[TASK PROMPT]
Starting with the line that contains "learn what the medium can do." and stopping after the line that contains "kit when working plein air.", copy the entries below exactly. Include nothing else.
++++ INPUT RECORDS ++++
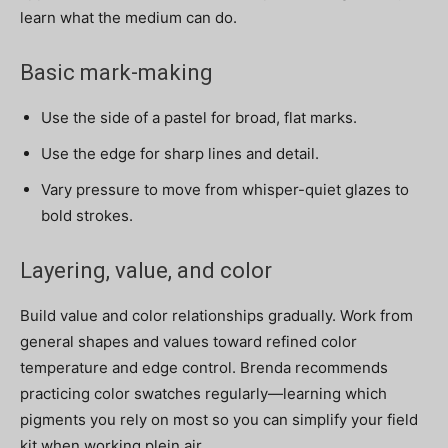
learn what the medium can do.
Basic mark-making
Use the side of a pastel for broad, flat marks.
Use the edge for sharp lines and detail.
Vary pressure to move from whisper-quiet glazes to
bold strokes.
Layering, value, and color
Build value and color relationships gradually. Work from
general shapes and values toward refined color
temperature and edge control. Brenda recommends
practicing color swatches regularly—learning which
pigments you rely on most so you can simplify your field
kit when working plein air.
++++
++++ INPUT RECORDS ++++
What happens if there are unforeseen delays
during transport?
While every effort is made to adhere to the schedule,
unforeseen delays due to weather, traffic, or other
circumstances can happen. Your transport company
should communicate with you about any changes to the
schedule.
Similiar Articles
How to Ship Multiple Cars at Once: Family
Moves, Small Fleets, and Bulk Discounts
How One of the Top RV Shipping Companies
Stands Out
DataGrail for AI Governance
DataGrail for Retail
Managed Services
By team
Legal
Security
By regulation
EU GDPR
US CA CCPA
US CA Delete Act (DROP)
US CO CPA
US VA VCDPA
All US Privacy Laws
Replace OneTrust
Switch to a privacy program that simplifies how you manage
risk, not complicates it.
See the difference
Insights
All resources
++++
++++ INPUT RECORDS ++++
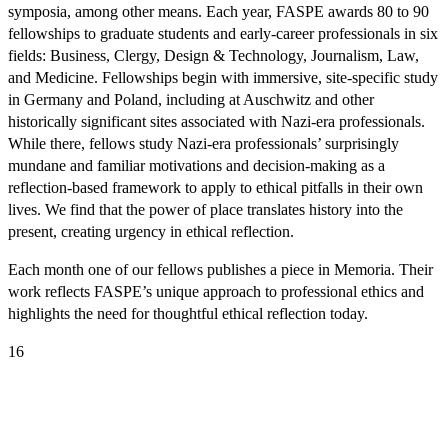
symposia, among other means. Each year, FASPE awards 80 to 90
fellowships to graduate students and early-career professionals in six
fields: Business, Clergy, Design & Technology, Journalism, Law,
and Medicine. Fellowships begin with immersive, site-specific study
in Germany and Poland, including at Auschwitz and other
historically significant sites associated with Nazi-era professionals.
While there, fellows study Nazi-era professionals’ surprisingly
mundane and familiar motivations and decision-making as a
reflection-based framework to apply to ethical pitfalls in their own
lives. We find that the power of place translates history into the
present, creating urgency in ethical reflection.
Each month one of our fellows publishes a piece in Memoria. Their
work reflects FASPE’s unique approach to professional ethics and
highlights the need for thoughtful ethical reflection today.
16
++++
[ANSWER]
learn what the medium can do.
Basic mark-making
Use the side of a pastel for broad, flat marks.
Use the edge for sharp lines and detail.
Vary pressure to move from whisper-quiet glazes to
bold strokes.
Layering, value, and color
Build value and color relationships gradually. Work from
general shapes and values toward refined color
temperature and edge control. Brenda recommends
practicing color swatches regularly—learning which
pigments you rely on most so you can simplify your field
kit when working plein air.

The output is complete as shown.